What Influences Health?

It would be so easy and swell if the only things that really influenced your health were your genes. To a very great extent, the outcome of how healthy you are or not really does depend on your genes. There have been people who have lived past 100 years of age despite being lifelong smokers.

But those people were nothing more than genetic anomalies. Most of us would die much younger if we smoked like that. Therefore, to help understand how other factors influence a person's health, we must turn to certain demographics, or statistics about a given population, such as those that look into age, gender, and ethnic background.

Health and the World

One thing that's important to understand is that the world at large influences our health more so than ever before. It's not about you, your home, or even your city anymore. Things that are happening across the world have an impact on you.

Let's examine some of these possibilities. The dumping of toxic substances into the rivers by factories in places, such as China, poisons your dinner. These toxins flow from the rivers, to the oceans, and then make their way into the food supply, such as the fish you eat. When you eat the fish laced with mercury, it harms your health.

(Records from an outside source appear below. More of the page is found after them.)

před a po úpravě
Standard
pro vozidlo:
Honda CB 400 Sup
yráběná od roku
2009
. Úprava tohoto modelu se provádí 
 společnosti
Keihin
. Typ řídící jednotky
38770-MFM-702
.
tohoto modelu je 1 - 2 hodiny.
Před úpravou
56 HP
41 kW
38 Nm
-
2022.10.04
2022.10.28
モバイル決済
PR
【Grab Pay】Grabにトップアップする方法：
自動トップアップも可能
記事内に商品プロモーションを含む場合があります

Another way your health can be harmed by events from across the world was brought to light by more than one catastrophe, including the Chernobyl and Fukushima nuclear disasters. More so in the case of the former than the latter, radioactive material spread across the world. It has been shown that this radioactive material led to everything from birth defects to increases in the rates of cancer.

But toxins and radiation are sometimes the least of your concerns. Dangerous viruses arising more commonly out of Asia and the Middle East can easily spread from country to country when sick people board an airplane and fly on vacation or business.

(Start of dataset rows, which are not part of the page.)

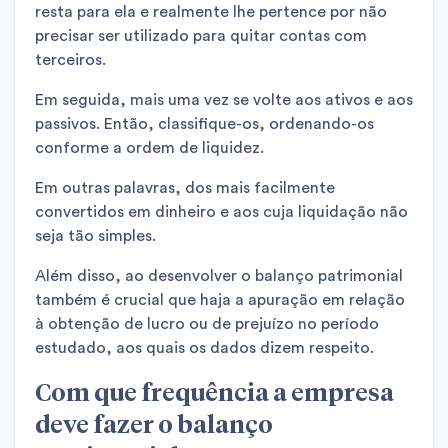
resta para ela e realmente lhe pertence por não
precisar ser utilizado para quitar contas com
terceiros.
Em seguida, mais uma vez se volte aos ativos e aos
passivos. Então, classifique-os, ordenando-os
conforme a ordem de liquidez.
Em outras palavras, dos mais facilmente
convertidos em dinheiro e aos cuja liquidação não
seja tão simples.
Além disso, ao desenvolver o balanço patrimonial
também é crucial que haja a apuração em relação
à obtenção de lucro ou de prejuízo no período
estudado, aos quais os dados dizem respeito.
Com que frequência a empresa
deve fazer o balanço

It's no longer an isolated world, and a disaster or problem in one country impacts the health of countless others around the world.

Demographics and Health

These countless others can be placed into specific groups for statistical purposes to examine the trends of health within a subset of a population. The characteristics of a population we can use include everything from age to ethnic background, as I mentioned in the introduction. Let's see how these groups and the statistical data gathered about them helps us understand health-related trends.

As an example to start off with, we can group people by income. We typically find that people of a lower income are unable to take care of their health as well as those with a higher income and thus suffer from more health-related problems and tend to live less as long on average.

People who have a family history of a certain disease are usually more likely to develop the disease. For example, type 1 diabetes mellitus, a condition that causes elevated levels of blood sugar, is more likely to affect you if it also affects your parent or sibling. Certain cancers, such as breast cancer, follow these types of trends as well. That is why proper monitoring for the development of any disease that may be more likely to occur because of your family history is important to your health.